Мама пробовала отпроситься у председателя, чтобы тот отпустил её хотя бы с подвозкой к сыну. А тот за своё: никуда, говорит, не поедешь – не пропадёт твой сынок. Мама тогда без спроса, она телятницей была, оставила за себя замену, и приехала с подвозкой. Приехала в лагерь близ делянки, а там работники все уже в избе, ужин варят, а Лёни среди них нет. Мама тогда ещё пуще заревела: «да где у меня Лёня-то?» Те, кто с ним работал, смеются: «В лесу он, застрял, наверное, вот и не едет».
Мама снова реветь. «Да не реви – не реви! Он ещё в лесу работает – прямо поедешь, и на сына своего выедешь». Мать едет, и душа у неё перевернулась. Ну а Лёня работает и работает, он же не знал, что мать так переживает. И увидел, как она ему навстречу бежит, обняла и от радости заплакала.
Лёня: «Мама, так ты чего плачешь-то? Я же план тут перевыполняю, посмотри, у меня Орлик как печка. Я его кормлю хорошо, и план перевыполняю, глядишь, тебе ещё зерна на кур останется».

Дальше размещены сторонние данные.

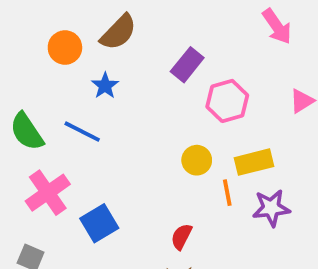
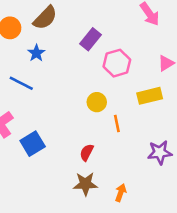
yellow rectangle: (254, 162) -> (150, 96), moved
purple star: (271, 208) -> (160, 152), moved

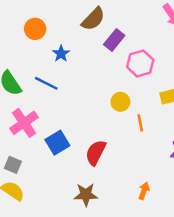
brown semicircle: (45, 18) -> (93, 19), moved
red semicircle: (87, 152) -> (96, 153), moved, size x1.5
brown star: (85, 184) -> (86, 195), moved

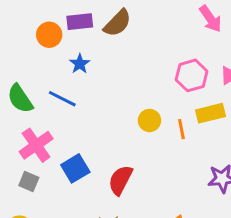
purple rectangle: (114, 40) -> (80, 22), moved, turned 45
pink hexagon: (140, 63) -> (192, 75), moved
orange line: (140, 123) -> (181, 129), moved
gray square: (13, 165) -> (29, 182), moved

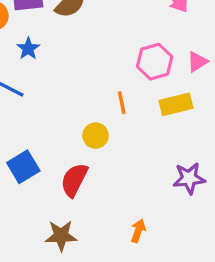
yellow circle: (149, 120) -> (96, 136), moved
orange line: (181, 129) -> (122, 103), moved

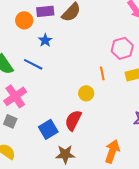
blue square: (23, 167) -> (48, 129), moved
orange arrow: (138, 231) -> (112, 151), size x1.6

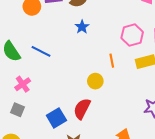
blue star: (45, 40) -> (82, 27), moved
pink cross: (15, 96) -> (23, 84), size x0.7

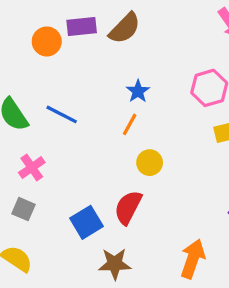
blue star: (82, 27) -> (138, 91), moved
orange line: (112, 61) -> (130, 124), moved, turned 40

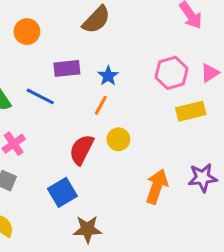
purple rectangle: (82, 27) -> (67, 68), moved
red semicircle: (128, 207) -> (82, 150), moved
orange arrow: (193, 259) -> (157, 186), moved

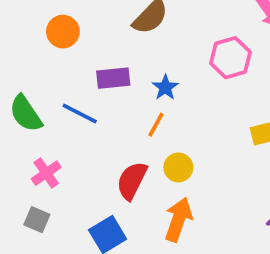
pink hexagon: (172, 73) -> (230, 58), moved
orange arrow: (157, 186) -> (178, 220), moved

Приехала мать домой радёшенька, встала на колени, молится: «Бог-батюшка, чего это такое-то: сын – план перевыполняет, всё у него хорошо, Шура работает, так хоть бы и отец с фронта пришёл!».
Шли ведь тогда многие, несмотря на то, что по ним уже и похоронки приносили, а мужчины всё равно живыми возвращались. И у нас мать всё время ждала мужа, надежду никогда не оставляла, уже когда и дети все большие стали да женатые. И всегда, если какой-то праздник был, собирались вместе, и мама говорила: «Чтобы отец сейчас зашёл!». А отец, когда живой ещё был, в такие веселья на гармошке любил играть, а мама ему подпевала хорошо, отец на фронт так с гармошкой и ушёл, чтобы мать глядя на гармошку по нему пуще не горевала.